Take the game’s sound design, for example. When objects eerily clatter in the dead silence of the caved-in facility, or a faint screech is heard from an unseen source that feels a little too close for comfort, it injects an organic element of paranoid fear into the experience. These audio cues are also vital, however, as Gordon’s survival relies on a shrewd awareness of his immediate environment, rather than the usual brute force.

Shoot the aliens!

Valve

Half-Life still has combat, of course, much of which takes place in cramped spaces, The key to progress isn’t just plowing through waves of evil aliens, but smartly managing a crowd of attackers. That requires becoming well acquainted with the string of connected maps that make up Black Mesa — again, there are no cutscenes here to transport you, just one continuous experience.

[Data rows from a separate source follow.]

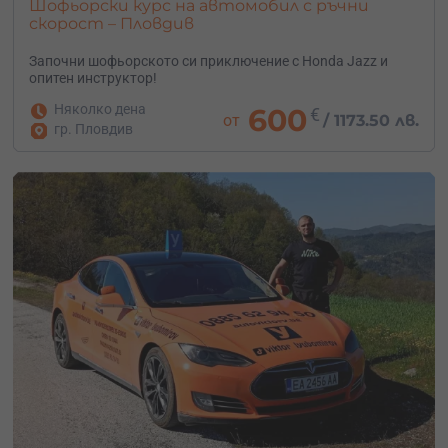
Шофьорски курс на автомобил с ръчни
скорост – Пловдив
Започни шофьорското си приключение с Honda Jazz и
опитен инструктор!
Няколко дена
600
€
от
/
1173.50 лв.
гр. Пловдив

There are plenty of puzzles, too, which cleverly incorporate the environment. At various points, Gordon needs to turn on heat valves to wound a boss or stack boxes to create a makeshift ladder. The goal is never to level up and overpower your enemies but to outsmart them, which makes the crowbar Gordon wields a perfect symbol of his everyman stature.

Gordon Freeman is no hero, nor will he ever be — he is simply a man trapped in a hellish scenario, desperately interacting with every door, valve, or device to map his escape as the creatures start pouring in.

Gordon’s trusty crowbar in action.

Valve

Today, with the steady influx of FPS action adventures that mimic or attempt to duplicate the Half-Life experience — or simply use the game as inspiration for fresh innovations — it’s easy to take this approach for granted. However, it’s essential to acknowledge how much we owe to Half-Life.

The anxiety-inducing exploration of games like Outlast owes everything to Valve’s trailblazing game, while horrors of a similar tint have inventively inspired segments in System Shock 2 and Dead Space. The DNA of Half-Life is ever-present in every first-person horror that came after, with its legacy still being deeply felt 25 years later.

Half-Life is currently available for free on Steam.